Collect all lines below with the string "backgr".

START Input data

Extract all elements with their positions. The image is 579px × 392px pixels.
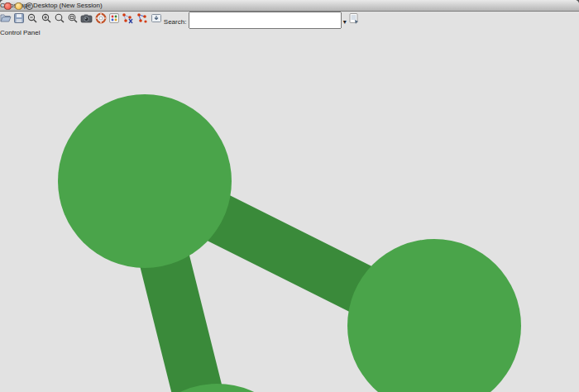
- control-panel: Control Panel Network Mosaic ▶ Node colo…: [0, 29, 579, 392]
- search-box[interactable]: ▾: [189, 18, 348, 26]
- search-label: Search:: [164, 18, 187, 26]
- frame-zoom-button[interactable]: [26, 2, 33, 10]
- zoom-fit-button[interactable]: [67, 18, 79, 26]
- filter-form-button[interactable]: [348, 18, 360, 26]
- search-input[interactable]: [189, 12, 342, 29]
- zoom-out-button[interactable]: [26, 18, 38, 26]
- window-titlebar[interactable]: Cytoscape Desktop (New Session): [0, 0, 579, 12]
- main-toolbar: Search: ▾: [0, 12, 579, 29]
- select-nodes-plugin-button[interactable]: [122, 18, 134, 26]
- frame-minimize-button[interactable]: [15, 2, 22, 10]
- control-panel-title: Control Panel: [0, 29, 40, 36]
- select-edges-plugin-button[interactable]: [136, 18, 148, 26]
- app-window: Cytoscape Desktop (New Session) Search: …: [0, 0, 579, 392]
- network-tab-icon: [0, 36, 579, 392]
- zoom-in-button[interactable]: [41, 18, 52, 26]
- zoom-selected-region-button[interactable]: [54, 18, 65, 26]
- search-dropdown-arrow-icon[interactable]: ▾: [343, 18, 347, 26]
- vizmapper-button[interactable]: [108, 18, 120, 26]
- frame-close-button[interactable]: [4, 2, 12, 10]
- save-button[interactable]: [13, 18, 25, 26]
- help-lifering-button[interactable]: [95, 18, 107, 26]
- import-network-button[interactable]: [151, 18, 162, 26]
- snapshot-camera-button[interactable]: [80, 18, 93, 26]
- open-file-button[interactable]: [0, 18, 12, 26]
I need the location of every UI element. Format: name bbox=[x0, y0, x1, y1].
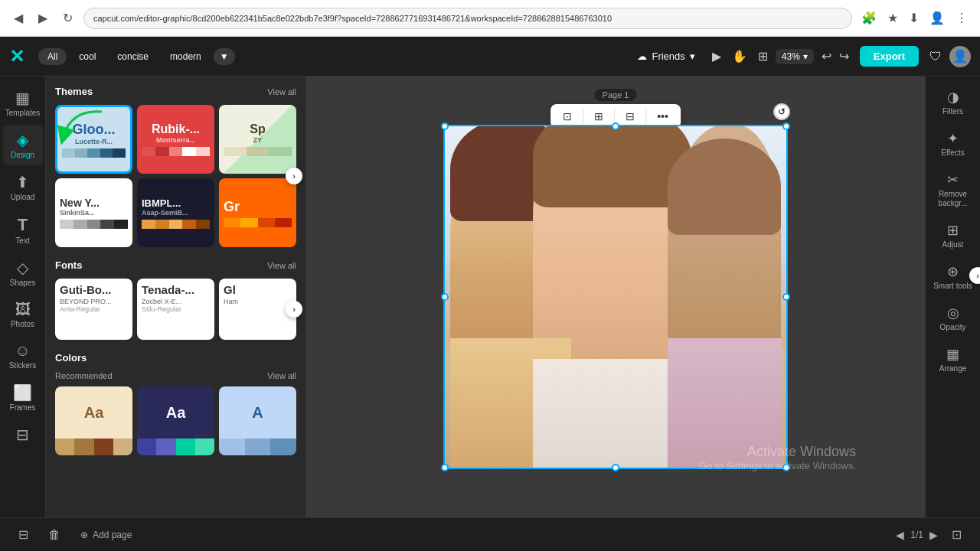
fonts-grid: Guti-Bo... BEYOND PRO... Anta-Regular Te… bbox=[55, 279, 296, 340]
filter-tab-modern[interactable]: modern bbox=[161, 48, 211, 65]
filter-more-button[interactable]: ▼ bbox=[214, 48, 235, 65]
canvas-image bbox=[443, 125, 788, 469]
friends-label: Friends bbox=[652, 51, 684, 62]
download-icon[interactable]: ⬇ bbox=[906, 9, 922, 27]
arrange-icon: ▦ bbox=[946, 346, 959, 363]
opacity-icon: ◎ bbox=[947, 305, 959, 321]
fit-screen-button[interactable]: ⊡ bbox=[946, 524, 968, 545]
bookmark-star-icon[interactable]: ★ bbox=[884, 9, 901, 27]
sidebar-item-photos[interactable]: 🖼 Photos bbox=[3, 295, 43, 334]
filter-tab-cool[interactable]: cool bbox=[70, 48, 105, 65]
right-item-opacity[interactable]: ◎ Opacity bbox=[929, 298, 977, 338]
theme-sp-sub: ZY bbox=[253, 136, 263, 144]
extension-icon[interactable]: 🧩 bbox=[858, 9, 880, 27]
copy-button[interactable]: ⊟ bbox=[619, 107, 641, 126]
toolbar-group: ▶ ✋ ⊞ 43% ▾ ↩ ↪ bbox=[709, 46, 852, 67]
theme-sp-colors bbox=[224, 147, 292, 156]
profile-icon[interactable]: 👤 bbox=[926, 9, 948, 27]
cloud-icon: ☁ bbox=[637, 51, 647, 62]
filters-icon: ◑ bbox=[947, 89, 959, 106]
fonts-next-button[interactable]: › bbox=[286, 301, 302, 318]
sidebar-item-design[interactable]: ◈ Design bbox=[3, 125, 43, 165]
theme-ibm-colors bbox=[142, 220, 210, 229]
sidebar-item-text[interactable]: T Text bbox=[3, 209, 43, 251]
right-item-arrange[interactable]: ▦ Arrange bbox=[929, 340, 977, 380]
delete-button[interactable]: 🗑 bbox=[42, 525, 67, 545]
theme-rubik-colors bbox=[142, 147, 210, 156]
shield-icon-button[interactable]: 🛡 bbox=[926, 47, 945, 67]
redo-button[interactable]: ↪ bbox=[836, 46, 852, 67]
friends-button[interactable]: ☁ Friends ▾ bbox=[631, 47, 701, 65]
filter-tab-concise[interactable]: concise bbox=[108, 48, 158, 65]
sidebar-item-upload[interactable]: ⬆ Upload bbox=[3, 167, 43, 207]
colors-view-all-button[interactable]: View all bbox=[267, 371, 296, 380]
add-page-button[interactable]: ⊕ Add page bbox=[74, 527, 138, 543]
main-area: ▦ Templates ◈ Design ⬆ Upload T Text ◇ S… bbox=[0, 77, 980, 517]
font-card-guti[interactable]: Guti-Bo... BEYOND PRO... Anta-Regular bbox=[55, 279, 132, 340]
forward-button[interactable]: ▶ bbox=[34, 8, 52, 28]
avatar-button[interactable]: 👤 bbox=[949, 46, 971, 67]
undo-button[interactable]: ↩ bbox=[818, 46, 835, 67]
themes-view-all-button[interactable]: View all bbox=[267, 87, 296, 96]
theme-gr-text: Gr bbox=[224, 199, 240, 215]
right-item-adjust[interactable]: ⊞ Adjust bbox=[929, 216, 977, 256]
filter-tab-all[interactable]: All bbox=[38, 48, 67, 65]
upload-icon: ⬆ bbox=[16, 173, 29, 191]
address-bar[interactable] bbox=[83, 8, 852, 29]
browser-chrome: ◀ ▶ ↻ 🧩 ★ ⬇ 👤 ⋮ bbox=[0, 0, 980, 37]
back-button[interactable]: ◀ bbox=[9, 8, 28, 28]
hand-tool-button[interactable]: ✋ bbox=[729, 46, 750, 67]
page-next-button[interactable]: ▶ bbox=[929, 529, 938, 541]
themes-next-button[interactable]: › bbox=[286, 168, 302, 184]
theme-card-rubik[interactable]: Rubik-... Montserra... bbox=[137, 105, 214, 174]
export-button[interactable]: Export bbox=[860, 46, 919, 67]
theme-card-newy[interactable]: New Y... SinkinSa... bbox=[55, 178, 132, 247]
remove-bg-icon: ✂ bbox=[947, 171, 959, 188]
themes-grid: Gloo... Lucette-R... Rubik-... Montserra… bbox=[55, 105, 296, 247]
color-card-blue[interactable]: A bbox=[219, 386, 296, 455]
cursor-tool-button[interactable]: ▶ bbox=[709, 46, 724, 67]
sidebar-item-templates-label: Templates bbox=[5, 109, 41, 117]
right-item-effects[interactable]: ✦ Effects bbox=[929, 124, 977, 164]
fonts-view-all-button[interactable]: View all bbox=[267, 261, 296, 270]
right-item-remove-bg[interactable]: ✂ Remove backgr... bbox=[929, 165, 977, 214]
font-card-tenada[interactable]: Tenada-... Zocbel X-E... Stilu-Regular bbox=[137, 279, 214, 340]
theme-card-gr[interactable]: Gr bbox=[219, 178, 296, 247]
rotate-handle[interactable]: ↺ bbox=[773, 103, 790, 120]
theme-card-sp[interactable]: Sp ZY bbox=[219, 105, 296, 174]
grid-button[interactable]: ⊞ bbox=[588, 107, 609, 126]
crop-button[interactable]: ⊡ bbox=[557, 107, 578, 126]
theme-card-gloo[interactable]: Gloo... Lucette-R... bbox=[55, 105, 132, 174]
right-sidebar: ◑ Filters ✦ Effects ✂ Remove backgr... ⊞… bbox=[925, 77, 980, 517]
effects-icon: ✦ bbox=[947, 130, 959, 147]
canvas-frame[interactable]: ↺ bbox=[443, 125, 788, 469]
adjust-icon: ⊞ bbox=[947, 222, 959, 239]
font-gl-sub: Ham bbox=[224, 298, 292, 305]
font-tenada-sub: Zocbel X-E... bbox=[142, 298, 210, 305]
sidebar-item-templates[interactable]: ▦ Templates bbox=[3, 83, 43, 123]
browser-menu-icon[interactable]: ⋮ bbox=[952, 9, 971, 27]
color-warm-aa: Aa bbox=[84, 404, 104, 422]
sidebar-item-frames[interactable]: ⬜ Frames bbox=[3, 377, 43, 418]
color-card-warm[interactable]: Aa bbox=[55, 386, 132, 455]
right-item-filters[interactable]: ◑ Filters bbox=[929, 83, 977, 122]
toolbar-divider-3 bbox=[645, 109, 646, 124]
right-item-filters-label: Filters bbox=[942, 107, 963, 116]
layout-view-button[interactable]: ⊞ bbox=[755, 46, 771, 67]
themes-title: Themes bbox=[55, 86, 93, 97]
refresh-button[interactable]: ↻ bbox=[58, 8, 77, 28]
zoom-control[interactable]: 43% ▾ bbox=[776, 49, 814, 64]
right-item-adjust-label: Adjust bbox=[942, 240, 964, 249]
recommended-label: Recommended bbox=[55, 371, 113, 380]
sidebar-item-shapes[interactable]: ◇ Shapes bbox=[3, 253, 43, 293]
snapshot-button[interactable]: ⊟ bbox=[12, 524, 34, 545]
theme-card-ibm[interactable]: IBMPL... Asap-SemiB... bbox=[137, 178, 214, 247]
more-options-button[interactable]: ••• bbox=[651, 107, 675, 126]
photo-simulation bbox=[443, 125, 788, 469]
zoom-chevron-icon: ▾ bbox=[803, 51, 808, 62]
color-card-purple[interactable]: Aa bbox=[137, 386, 214, 455]
font-card-gl[interactable]: Gl Ham bbox=[219, 279, 296, 340]
sidebar-item-stickers[interactable]: ☺ Stickers bbox=[3, 336, 43, 376]
sidebar-item-more[interactable]: ⊟ bbox=[3, 419, 43, 450]
page-prev-button[interactable]: ◀ bbox=[896, 529, 904, 541]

END Input data

> [The answer]
right-item-remove-bg[interactable]: ✂ Remove backgr... bbox=[929, 165, 977, 214]
right-sidebar: ◑ Filters ✦ Effects ✂ Remove backgr... ⊞… bbox=[925, 77, 980, 517]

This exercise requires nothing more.